▸ **WORK TO COMPLETE**
In the entries that follow, find every line containing "florists" and copy it.

= Beginning of Section =

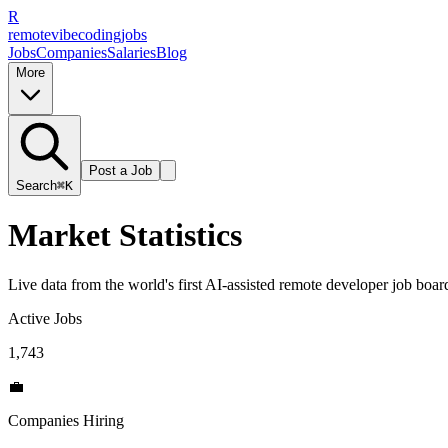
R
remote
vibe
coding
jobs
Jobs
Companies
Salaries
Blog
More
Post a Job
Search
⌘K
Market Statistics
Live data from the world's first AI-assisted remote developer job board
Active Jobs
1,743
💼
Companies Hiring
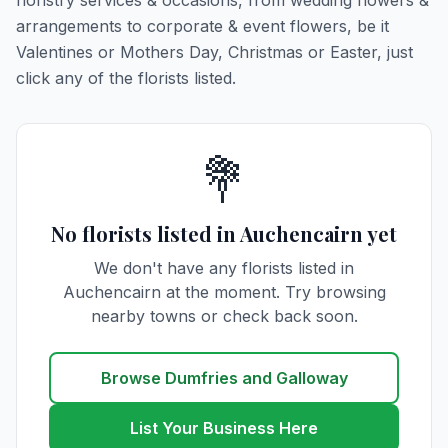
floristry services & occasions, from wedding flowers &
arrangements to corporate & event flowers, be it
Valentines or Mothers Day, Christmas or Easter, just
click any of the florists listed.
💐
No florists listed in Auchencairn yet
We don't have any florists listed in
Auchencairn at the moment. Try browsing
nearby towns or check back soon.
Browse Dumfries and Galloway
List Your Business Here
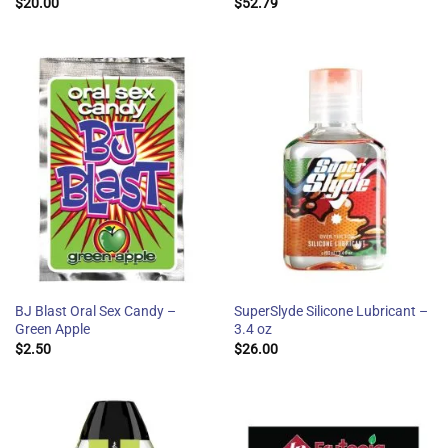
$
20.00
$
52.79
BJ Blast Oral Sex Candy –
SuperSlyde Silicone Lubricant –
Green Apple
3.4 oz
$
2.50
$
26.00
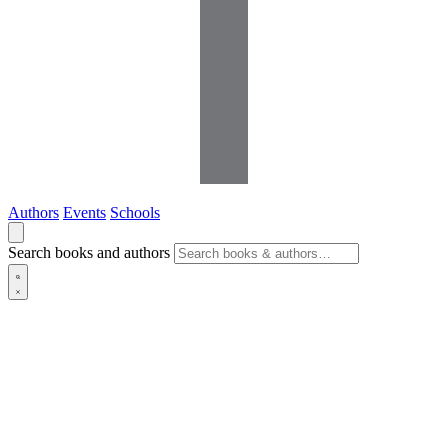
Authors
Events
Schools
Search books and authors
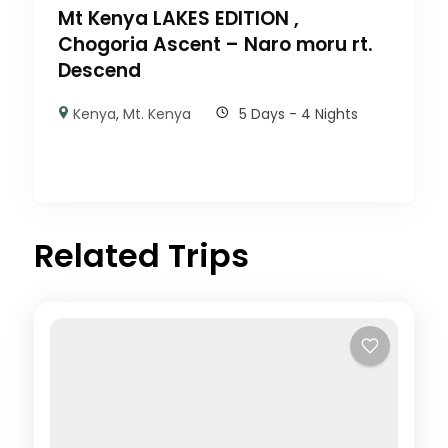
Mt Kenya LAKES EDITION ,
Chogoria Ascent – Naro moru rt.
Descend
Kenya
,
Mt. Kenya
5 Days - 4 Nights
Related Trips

= End of Section =

▸ **EXERCISE RESPONSE**
click any of the florists listed.
No florists listed in Auchencairn yet
We don't have any florists listed in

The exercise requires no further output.